TASK MATERIAL START

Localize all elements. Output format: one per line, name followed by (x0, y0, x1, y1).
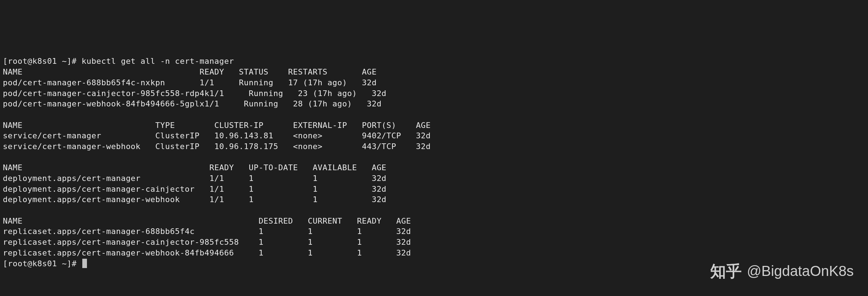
zhihu-logo-icon: 知乎 (710, 261, 742, 282)
shell-prompt: [root@k8s01 ~]# (3, 259, 82, 268)
command-text: kubectl get all -n cert-manager (82, 57, 234, 66)
shell-prompt: [root@k8s01 ~]# (3, 57, 82, 66)
services-table: NAME TYPE CLUSTER-IP EXTERNAL-IP PORT(S)… (3, 121, 431, 151)
cursor (82, 259, 87, 268)
watermark-handle: @BigdataOnK8s (747, 261, 854, 281)
deployments-table: NAME READY UP-TO-DATE AVAILABLE AGE depl… (3, 163, 386, 204)
terminal-output[interactable]: [root@k8s01 ~]# kubectl get all -n cert-… (3, 46, 865, 269)
pods-table: NAME READY STATUS RESTARTS AGE pod/cert-… (3, 67, 386, 108)
replicasets-table: NAME DESIRED CURRENT READY AGE replicase… (3, 216, 411, 257)
watermark: 知乎 @BigdataOnK8s (710, 261, 854, 282)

TASK MATERIAL END

- _WORK INSTRUCTIONS_:
Print out every record above exactly as given. Do not include the pictures.

- _EXERCISE OUTPUT_:
Localize all elements. Output format: one per line, name followed by (x0, y0, x1, y1).
zhihu-logo-icon: 知乎 (710, 261, 742, 282)
shell-prompt: [root@k8s01 ~]# (3, 259, 82, 268)
command-text: kubectl get all -n cert-manager (82, 57, 234, 66)
shell-prompt: [root@k8s01 ~]# (3, 57, 82, 66)
services-table: NAME TYPE CLUSTER-IP EXTERNAL-IP PORT(S)… (3, 121, 431, 151)
cursor (82, 259, 87, 268)
watermark-handle: @BigdataOnK8s (747, 261, 854, 281)
deployments-table: NAME READY UP-TO-DATE AVAILABLE AGE depl… (3, 163, 386, 204)
terminal-output[interactable]: [root@k8s01 ~]# kubectl get all -n cert-… (3, 46, 865, 269)
pods-table: NAME READY STATUS RESTARTS AGE pod/cert-… (3, 67, 386, 108)
replicasets-table: NAME DESIRED CURRENT READY AGE replicase… (3, 216, 411, 257)
watermark: 知乎 @BigdataOnK8s (710, 261, 854, 282)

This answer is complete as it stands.